Below is a high-level diagram showing the main purpose of the store.
The gateway
is the single HTTP endpoint of a Horizon deployment.
It is the entrypoint (or gateway) into Horizon for end users.
It handles authentication (OIDC) and authorization (RBAC). Portals are used to extend the HTTP-based UI and the gateway uses an HTTP-to-NATS proxy for serving requests to the portal. After all, portals are just HTTP servers connected via NATS and all requests go via the gateway. Portal HTTP handlers are expected to user server-side rendering using libraries like htmx.
The gateway is not very complex, and much of it can be re-used so building your own gateway is justifiable if you want complete control.
The broker
is a service that handles actor run requests.
Upon receiving a run request, it advertises the request to all actors and forwards the request on to the first actor that responds. Actors can choose whether to accept a request based on label selectors or any other filtering technique you want to use.
The "platform" layer contains all the components that the platform team will develop to make Horizon actually do something!
Portals are how the Horizon web UI is extended.
Portals are just HTTP servers connected to NATS and the gateway proxies HTTP requests over NATS to portals.
The goal is to have a single user-facing HTTP endpoing (i.e. the gateway) and as many portals as you need, all accessible under that one endpoint.
Typically your portal HTTP servers will render HTML and use a library like htmx to modify the HTML on the client-side. As the portals are just HTTP servers you can develop whatever you want, as long as it is HTTP-based (like JSON REST APIs).

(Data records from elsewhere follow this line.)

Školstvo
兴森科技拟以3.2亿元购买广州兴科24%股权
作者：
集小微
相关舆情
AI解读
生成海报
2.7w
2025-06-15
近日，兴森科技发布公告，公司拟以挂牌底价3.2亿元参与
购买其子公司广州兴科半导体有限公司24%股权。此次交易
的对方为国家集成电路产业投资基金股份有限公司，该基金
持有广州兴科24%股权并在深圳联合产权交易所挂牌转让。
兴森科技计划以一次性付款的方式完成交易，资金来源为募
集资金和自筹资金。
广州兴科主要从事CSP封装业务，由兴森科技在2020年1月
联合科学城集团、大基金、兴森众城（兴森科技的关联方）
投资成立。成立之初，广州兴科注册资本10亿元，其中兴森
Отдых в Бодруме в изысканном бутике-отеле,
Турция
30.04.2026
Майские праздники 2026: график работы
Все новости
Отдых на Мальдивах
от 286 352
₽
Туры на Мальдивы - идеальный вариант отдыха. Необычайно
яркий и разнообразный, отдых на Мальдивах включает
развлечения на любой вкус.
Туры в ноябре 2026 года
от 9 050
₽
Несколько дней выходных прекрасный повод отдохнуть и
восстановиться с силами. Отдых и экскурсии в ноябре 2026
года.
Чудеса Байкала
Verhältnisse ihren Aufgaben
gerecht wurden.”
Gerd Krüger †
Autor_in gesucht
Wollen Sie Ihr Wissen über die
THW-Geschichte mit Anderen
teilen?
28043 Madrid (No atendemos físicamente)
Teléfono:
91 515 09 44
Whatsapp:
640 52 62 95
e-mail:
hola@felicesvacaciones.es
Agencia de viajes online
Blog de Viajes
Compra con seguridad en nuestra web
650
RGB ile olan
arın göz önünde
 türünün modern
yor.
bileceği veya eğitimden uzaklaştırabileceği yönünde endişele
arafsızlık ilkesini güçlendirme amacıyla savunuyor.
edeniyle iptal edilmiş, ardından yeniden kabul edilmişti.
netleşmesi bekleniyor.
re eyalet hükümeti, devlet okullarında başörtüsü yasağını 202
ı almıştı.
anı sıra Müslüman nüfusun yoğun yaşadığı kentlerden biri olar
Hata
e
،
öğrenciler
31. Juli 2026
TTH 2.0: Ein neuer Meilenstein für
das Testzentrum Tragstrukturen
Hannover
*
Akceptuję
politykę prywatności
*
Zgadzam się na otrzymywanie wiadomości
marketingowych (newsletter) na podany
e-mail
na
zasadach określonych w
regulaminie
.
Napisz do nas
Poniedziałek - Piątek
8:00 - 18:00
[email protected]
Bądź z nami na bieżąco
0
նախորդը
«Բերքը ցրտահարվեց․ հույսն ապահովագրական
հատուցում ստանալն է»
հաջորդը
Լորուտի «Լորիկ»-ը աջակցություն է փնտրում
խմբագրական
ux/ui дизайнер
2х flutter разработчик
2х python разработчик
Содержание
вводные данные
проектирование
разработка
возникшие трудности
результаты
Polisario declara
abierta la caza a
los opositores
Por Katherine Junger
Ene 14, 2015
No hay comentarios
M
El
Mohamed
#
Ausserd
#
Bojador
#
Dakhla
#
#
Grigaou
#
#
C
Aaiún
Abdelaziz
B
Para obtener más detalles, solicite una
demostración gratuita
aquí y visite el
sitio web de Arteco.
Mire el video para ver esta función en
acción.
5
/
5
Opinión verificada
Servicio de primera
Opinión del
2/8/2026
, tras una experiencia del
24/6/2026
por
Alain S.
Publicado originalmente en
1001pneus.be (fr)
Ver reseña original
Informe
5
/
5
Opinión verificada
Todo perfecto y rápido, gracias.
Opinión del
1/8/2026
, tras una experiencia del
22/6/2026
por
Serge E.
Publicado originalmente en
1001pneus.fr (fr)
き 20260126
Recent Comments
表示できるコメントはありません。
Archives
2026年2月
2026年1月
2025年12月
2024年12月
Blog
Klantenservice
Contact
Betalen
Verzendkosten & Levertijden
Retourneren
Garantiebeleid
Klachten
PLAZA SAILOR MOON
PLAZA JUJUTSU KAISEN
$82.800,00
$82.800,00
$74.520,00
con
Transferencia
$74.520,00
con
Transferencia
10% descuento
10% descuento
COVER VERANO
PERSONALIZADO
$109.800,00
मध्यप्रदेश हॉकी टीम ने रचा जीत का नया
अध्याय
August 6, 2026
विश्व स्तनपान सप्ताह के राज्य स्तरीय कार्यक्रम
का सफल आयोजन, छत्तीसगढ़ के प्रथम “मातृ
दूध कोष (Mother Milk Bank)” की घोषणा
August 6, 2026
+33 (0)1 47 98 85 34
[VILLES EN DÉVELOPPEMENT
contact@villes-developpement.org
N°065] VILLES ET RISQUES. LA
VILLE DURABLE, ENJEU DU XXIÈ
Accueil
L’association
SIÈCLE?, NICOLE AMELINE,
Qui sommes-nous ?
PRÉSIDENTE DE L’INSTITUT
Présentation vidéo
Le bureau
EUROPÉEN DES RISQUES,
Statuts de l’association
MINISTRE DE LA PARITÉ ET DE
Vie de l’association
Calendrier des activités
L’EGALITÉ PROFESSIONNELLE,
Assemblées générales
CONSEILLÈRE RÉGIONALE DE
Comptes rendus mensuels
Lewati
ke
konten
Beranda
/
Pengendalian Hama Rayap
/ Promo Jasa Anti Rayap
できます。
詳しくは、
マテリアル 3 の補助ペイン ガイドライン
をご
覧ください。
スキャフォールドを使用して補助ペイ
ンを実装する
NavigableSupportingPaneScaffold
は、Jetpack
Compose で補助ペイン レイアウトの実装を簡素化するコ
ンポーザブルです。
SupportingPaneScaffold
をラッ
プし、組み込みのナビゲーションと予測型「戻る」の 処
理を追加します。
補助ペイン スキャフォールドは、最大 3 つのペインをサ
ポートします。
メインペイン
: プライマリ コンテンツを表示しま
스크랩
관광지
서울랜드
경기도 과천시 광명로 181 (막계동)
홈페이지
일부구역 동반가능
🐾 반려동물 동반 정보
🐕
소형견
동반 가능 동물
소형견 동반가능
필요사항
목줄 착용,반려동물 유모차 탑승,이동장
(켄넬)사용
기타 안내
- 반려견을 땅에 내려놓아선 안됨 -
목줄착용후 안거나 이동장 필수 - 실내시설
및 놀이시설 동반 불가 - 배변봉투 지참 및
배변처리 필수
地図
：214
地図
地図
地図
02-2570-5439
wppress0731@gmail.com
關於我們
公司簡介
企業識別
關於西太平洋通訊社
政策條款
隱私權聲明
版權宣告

Controllers are similar to Kubernetes controllers. A controller requires you to define an object that it controls, and will perform validation and reconciliation of that object.
Reconcilers
take an object specifiation and move the object towards the desired state.
This is handled by a reconcile loop, which you can implement.
Under the hood, a controller creates a NATS consumer that gets notified about objects in the NATS KV store.
Validators
validate objects as they are added to the KV store.
This is similar to Kubernetes' Admission Controllers, but instead of config languages you write code to validate objects.
By default, NATS uses CUE to validate objects and you can write custom validate functions as well.
Actors enable you to write synchronous actions that operate on objects. Actions do not require any persistence, but can interact with any persistence layer (like the NATS KV store).
Actors provide a broker mechanism for selecting an appropriate instance of an actor to run the action on.
For example, when scheduling a container you want it to run on a specific node.
Actors allow you to define an action such as RunContainer
and the broker will ensure (based on label selection) that the relevant actors run the action.
Unless you are doing things that are node-dependent (like running containers, or executing CLIs that require specific tooling), you might not need actors at all.